### THE TASK:
Reproduce every record verbatim but drop the pictures.

### SOURCE INFORMATION:

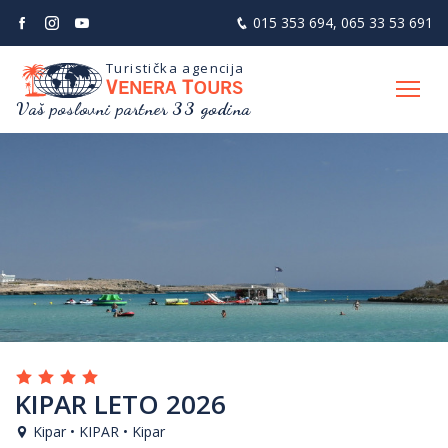
015 353 694
,
065 33 53 691
Turistička agencija
V
T
ENERA
OURS
Vaš poslovni partner 33 godina
KIPAR LETO 2026
Kipar • KIPAR • Kipar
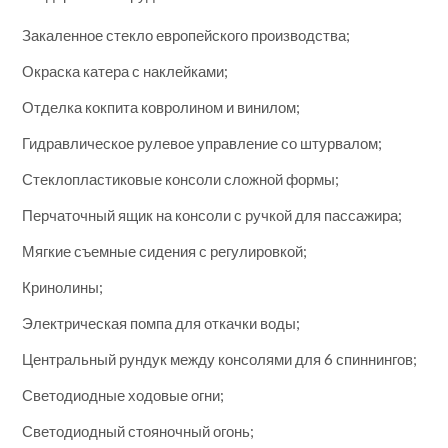
Закаленное стекло европейского производства;
Окраска катера с наклейками;
Отделка кокпита ковролином и винилом;
Гидравлическое рулевое управление со штурвалом;
Стеклопластиковые консоли сложной формы;
Перчаточный ящик на консоли с ручкой для пассажира;
Мягкие съемные сидения с регулировкой;
Кринолины;
Электрическая помпа для откачки воды;
Центральный рундук между консолями для 6 спиннингов;
Светодиодные ходовые огни;
Светодиодный стояночный огонь;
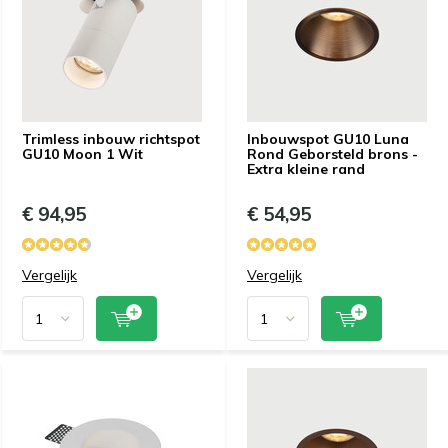
Trimless inbouw richtspot
Inbouwspot GU10 Luna
GU10 Moon 1 Wit
Rond Geborsteld brons -
Extra kleine rand
€ 94,95
€ 54,95
Vergelijk
Vergelijk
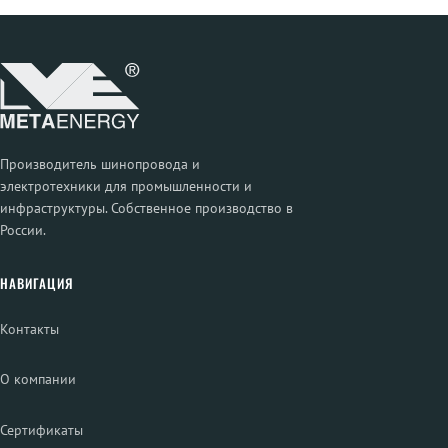
Производитель шинопровода и
электротехники для промышленности и
инфраструктуры. Собственное производство в
России.
НАВИГАЦИЯ
Контакты
О компании
Сертификаты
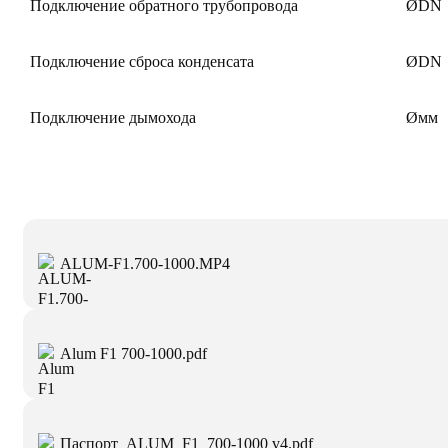
Подключение обратного трубопровода
ØDN
Подключение сброса конденсата
ØDN
Подключение дымохода
Øмм
ALUM-F1.700-1000.MP4
Alum F1 700-1000.pdf
Паспорт_ALUM_F1_700-1000 v4.pdf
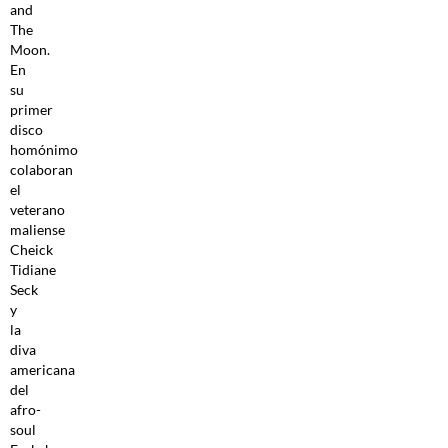
and
The
Moon.
En
su
primer
disco
homónimo
colaboran
el
veterano
maliense
Cheick
Tidiane
Seck
y
la
diva
americana
del
afro-
soul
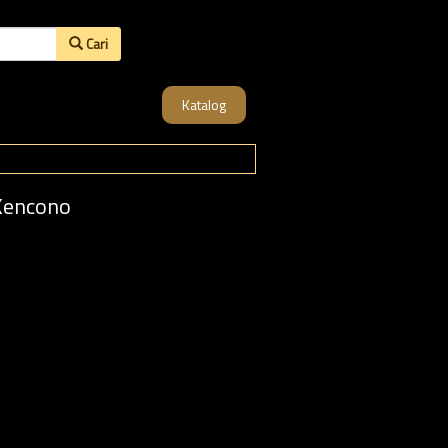
Cari
Katalog
Kencono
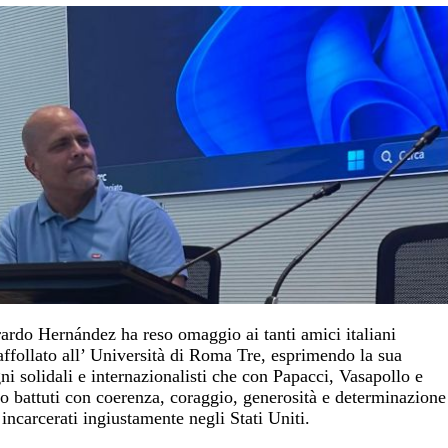
ardo Hernández ha reso omaggio ai tanti amici italiani
ffollato all’ Università di Roma Tre, esprimendo la sua
ni solidali e internazionalisti che con Papacci, Vasapollo e
ono battuti con coerenza, coraggio, generosità e determinazione
incarcerati ingiustamente negli Stati Uniti.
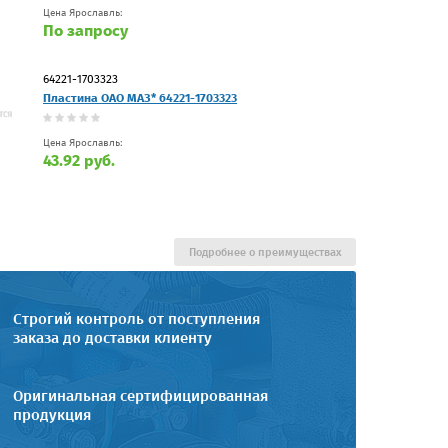
Цена Ярославль:
По запросу
64221-1703323
Пластина ОАО МАЗ* 64221-1703323
Цена Ярославль:
43.92 руб.
Подробнее о преимуществах
Строгий контроль от поступления
заказа до доставки клиенту
Оригинальная сертифицированная
продукция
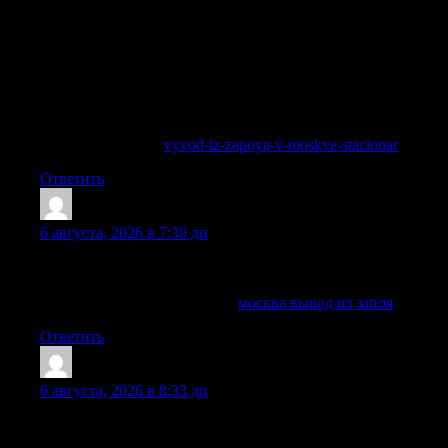
Такой формат особенно важен, когда родственников
тревожит поведение близкого, появляются галлюцинации,
выраженная бессонница, депрессии, агрессия, сильная
слабость, признаки отравления или последствия
длительного приема спиртного. Персонал работает строго
по принципам конфиденциальности, а обработка
персональных данных проводится с согласия
обратившегося и в защищенном порядке.
Узнать больше —
vyvod-iz-zapoya-v-moskve-stacionar
Ответить
EdwardGoalo
:
6 августа, 2026 в 7:39 дп
Врач учитывает симптомы, риски, анамнез и семейную
ситуацию, чтобы предложить подходящую программу.
Ознакомиться с деталями —
москва вывод из запоя
Ответить
Jamieagita
:
6 августа, 2026 в 8:33 дп
Вывод из запоя является медицинской процедурой,
направленной на безопасное прерывание запойного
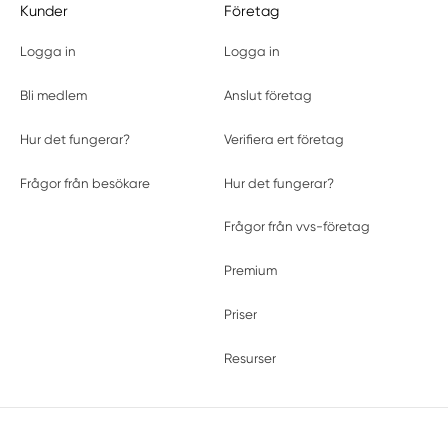
Kunder
Företag
Logga in
Logga in
Bli medlem
Anslut företag
Hur det fungerar?
Verifiera ert företag
Frågor från besökare
Hur det fungerar?
Frågor från vvs-företag
Premium
Priser
Resurser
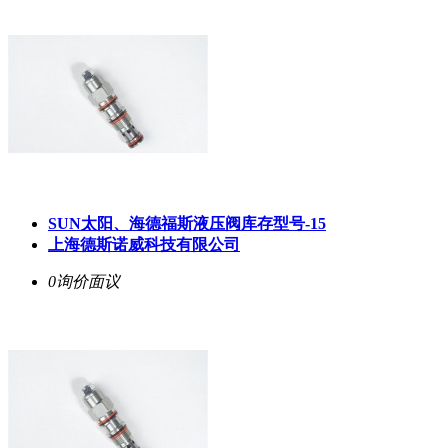
SUN太阳、海德福斯液压阀库存型号-15
上海德斯诺威科技有限公司
0询价
面议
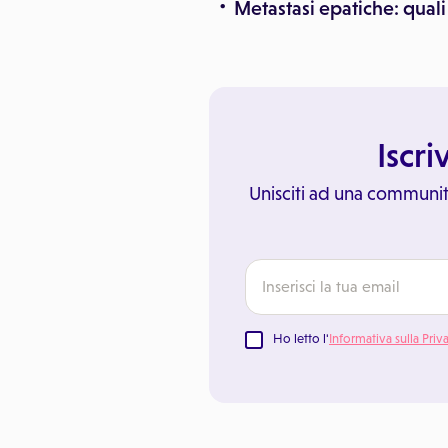
Metastasi epatiche: quali
Iscri
Unisciti ad una communit
Ho letto l'
Informativa sulla Priv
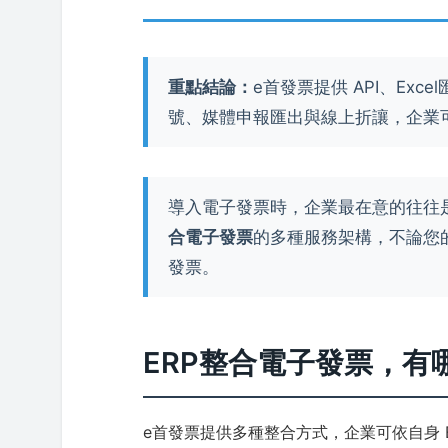
重點結論：
e首發票提供 API、Ex
號、媒體申報匯出與線上折讓，企業
導入電子發票時，企業最在意的往往是
合電子發票
的多種服務架構，不論您
發票。
ERP整合電子發票，有
e首發票提供多種整合方式，企業可依自身 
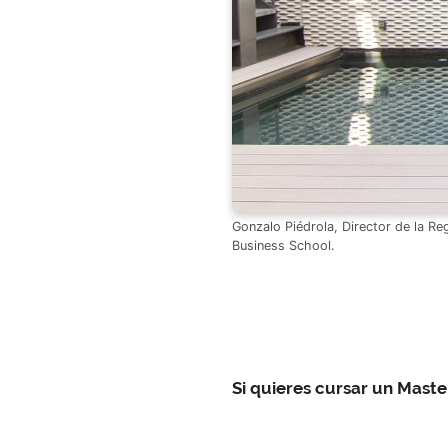
Gonzalo Piédrola, Director de la Re
Business School.
Si quieres cursar un Maste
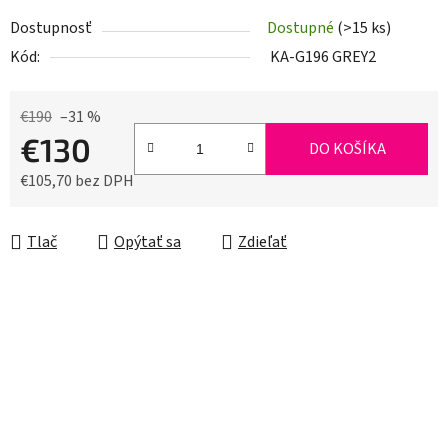
Dostupnosť
Dostupné
(>15 ks)
Kód:
KA-G196 GREY2
€190
–31 %
€130
DO KOŠÍKA
€105,70 bez DPH
Jednotková cena:
Tlač
Opýtať sa
Zdieľať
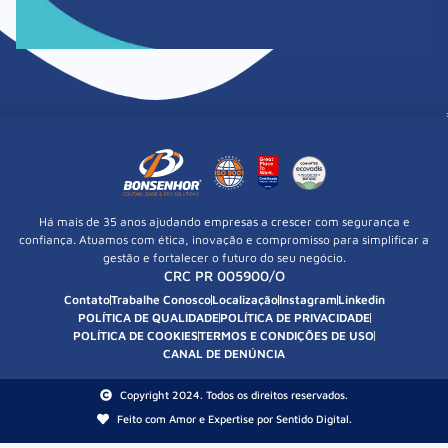
Há mais de 35 anos ajudando empresas a crescer com segurança e
confiança. Atuamos com ética, inovação e compromisso para simplificar a
gestão e fortalecer o futuro do seu negócio.
CRC PR 005900/O
Contato
Trabalhe Conosco
Localização
Instagram
Linkedin
POLÍTICA DE QUALIDADE
POLÍTICA DE PRIVACIDADE
POLÍTICA DE COOKIES
TERMOS E CONDIÇÕES DE USO
CANAL DE DENÚNCIA
Copyright 2024. Todos os direitos reservados.
Feito com Amor e Expertise por Sentido Digital.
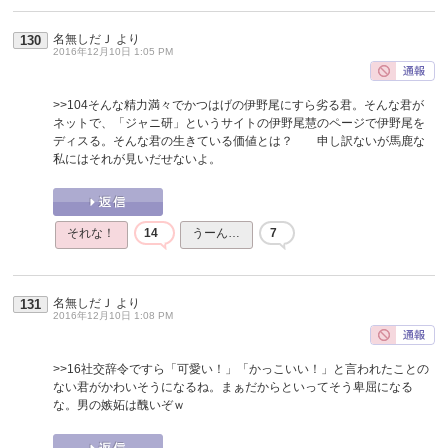
名無しだＪ
より
130
2016年12月10日 1:05 PM
>>104
そんな精力満々でかつはげの伊野尾にすら劣る君。そんな君が
ネットで、「ジャニ研」というサイトの伊野尾慧のページで伊野尾を
ディスる。そんな君の生きている価値とは？ 申し訳ないが馬鹿な
私にはそれが見いだせないよ。
それな！
14
うーん…
7
名無しだＪ
より
131
2016年12月10日 1:08 PM
>>16
社交辞令ですら「可愛い！」「かっこいい！」と言われたことの
ない君がかわいそうになるね。まぁだからといってそう卑屈になる
な。男の嫉妬は醜いぞｗ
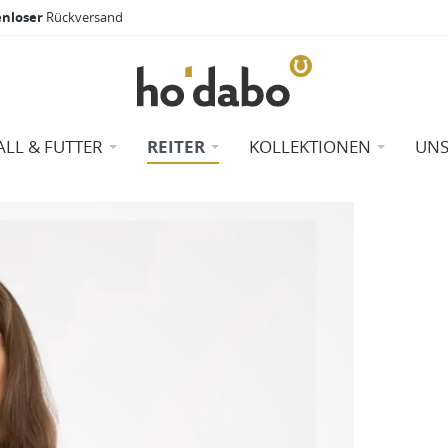
enloser
Rückversand
ALL & FUTTER
REITER
KOLLEKTIONEN
UNS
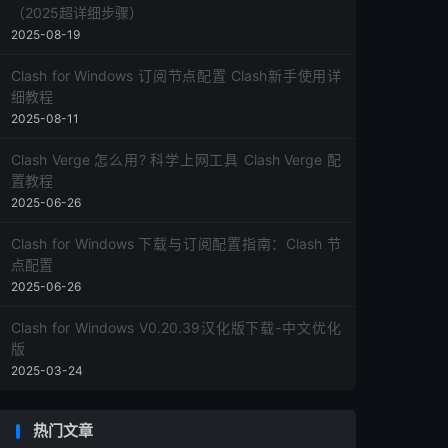
（2025超详细步骤）
2025-08-19
Clash for Windows 订阅节点配置 Clash新手使用详
细教程
2025-08-11
Clash Verge 怎么用? 科学上网工具 Clash Verge 配
置教程
2025-06-26
Clash for Windows 下载与订阅配置指南：Clash 节
点配置
2025-06-26
Clash for Windows V0.20.39汉化版下载-中文优化
版
2025-03-24
热门文章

### COMPLETED EXERCISE:
015 353 694
,
065 33 53 691
Turistička agencija
V
T
ENERA
OURS
Vaš poslovni partner 33 godina
KIPAR LETO 2026
Kipar • KIPAR • Kipar
Закаленное стекло европейского производства;
Окраска катера с наклейками;
Отделка кокпита ковролином и винилом;
Гидравлическое рулевое управление со штурвалом;
Стеклопластиковые консоли сложной формы;
Перчаточный ящик на консоли с ручкой для пассажира;
Мягкие съемные сидения с регулировкой;
Кринолины;
Электрическая помпа для откачки воды;
Центральный рундук между консолями для 6 спиннингов;
Светодиодные ходовые огни;
Светодиодный стояночный огонь;
Trimless inbouw richtspot
Inbouwspot GU10 Luna
GU10 Moon 1 Wit
Rond Geborsteld brons -
Extra kleine rand
€ 94,95
€ 54,95
Vergelijk
Vergelijk
Производитель шинопровода и
электротехники для промышленности и
инфраструктуры. Собственное производство в
России.
НАВИГАЦИЯ
Контакты
О компании
Сертификаты
Подключение обратного трубопровода
ØDN
Подключение сброса конденсата
ØDN
Подключение дымохода
Øмм
ALUM-F1.700-1000.MP4
Alum F1 700-1000.pdf
Паспорт_ALUM_F1_700-1000 v4.pdf
and
The
Moon.
En
su
primer
disco
homónimo
colaboran
el
veterano
maliense
Cheick
Tidiane
Seck
y
la
diva
americana
del
afro-
soul
Cari
Katalog
Kencono
ardo Hernández ha reso omaggio ai tanti amici italiani
ffollato all’ Università di Roma Tre, esprimendo la sua
ni solidali e internazionalisti che con Papacci, Vasapollo e
ono battuti con coerenza, coraggio, generosità e determinazione
incarcerati ingiustamente negli Stati Uniti.
Цена Ярославль:
По запросу
64221-1703323
Пластина ОАО МАЗ* 64221-1703323
Цена Ярославль:
43.92 руб.
Подробнее о преимуществах
Строгий контроль от поступления
заказа до доставки клиенту
Оригинальная сертифицированная
продукция
Такой формат особенно важен, когда родственников
тревожит поведение близкого, появляются галлюцинации,
выраженная бессонница, депрессии, агрессия, сильная
слабость, признаки отравления или последствия
длительного приема спиртного. Персонал работает строго
по принципам конфиденциальности, а обработка
персональных данных проводится с согласия
обратившегося и в защищенном порядке.
Узнать больше —
vyvod-iz-zapoya-v-moskve-stacionar
Ответить
EdwardGoalo
:
6 августа, 2026 в 7:39 дп
Врач учитывает симптомы, риски, анамнез и семейную
ситуацию, чтобы предложить подходящую программу.
Ознакомиться с деталями —
москва вывод из запоя
Ответить
Jamieagita
:
6 августа, 2026 в 8:33 дп
Вывод из запоя является медицинской процедурой,
направленной на безопасное прерывание запойного
Kunder
Företag
Logga in
Logga in
Bli medlem
Anslut företag
Hur det fungerar?
Verifiera ert företag
Frågor från besökare
Hur det fungerar?
Frågor från vvs-företag
Premium
Priser
Resurser
SUN太阳、海德福斯液压阀库存型号-15
上海德斯诺威科技有限公司
0询价
面议
Metastasi epatiche: quali
Iscri
Unisciti ad una communit
Ho letto l'
Informativa sulla Priv
重點結論：
e首發票提供 API、Ex
號、媒體申報匯出與線上折讓，企業
導入電子發票時，企業最在意的往往是
合電子發票
的多種服務架構，不論您
發票。
ERP整合電子發票，有
e首發票提供多種整合方式，企業可依自身 
Gonzalo Piédrola, Director de la Re
Business School.
Si quieres cursar un Maste
Dostupnosť
Dostupné
(>15 ks)
Kód:
KA-G196 GREY2
€190
–31 %
€130
DO KOŠÍKA
€105,70 bez DPH
Jednotková cena:
Tlač
Opýtať sa
Zdieľať
Há mais de 35 anos ajudando empresas a crescer com segurança e
confiança. Atuamos com ética, inovação e compromisso para simplificar a
gestão e fortalecer o futuro do seu negócio.
CRC PR 005900/O
Contato
Trabalhe Conosco
Localização
Instagram
Linkedin
POLÍTICA DE QUALIDADE
POLÍTICA DE PRIVACIDADE
POLÍTICA DE COOKIES
TERMOS E CONDIÇÕES DE USO
CANAL DE DENÚNCIA
Copyright 2024. Todos os direitos reservados.
Feito com Amor e Expertise por Sentido Digital.
名無しだＪ
より
130
2016年12月10日 1:05 PM
>>104
そんな精力満々でかつはげの伊野尾にすら劣る君。そんな君が
ネットで、「ジャニ研」というサイトの伊野尾慧のページで伊野尾を
ディスる。そんな君の生きている価値とは？ 申し訳ないが馬鹿な
私にはそれが見いだせないよ。
それな！
14
うーん…
7
名無しだＪ
より
131
2016年12月10日 1:08 PM
>>16
社交辞令ですら「可愛い！」「かっこいい！」と言われたことの
ない君がかわいそうになるね。まぁだからといってそう卑屈になる
な。男の嫉妬は醜いぞｗ
enloser
Rückversand
ALL & FUTTER
REITER
KOLLEKTIONEN
UNS
（2025超详细步骤）
2025-08-19
Clash for Windows 订阅节点配置 Clash新手使用详
细教程
2025-08-11
Clash Verge 怎么用? 科学上网工具 Clash Verge 配
置教程
2025-06-26
Clash for Windows 下载与订阅配置指南：Clash 节
点配置
2025-06-26
Clash for Windows V0.20.39汉化版下载-中文优化
版
2025-03-24
热门文章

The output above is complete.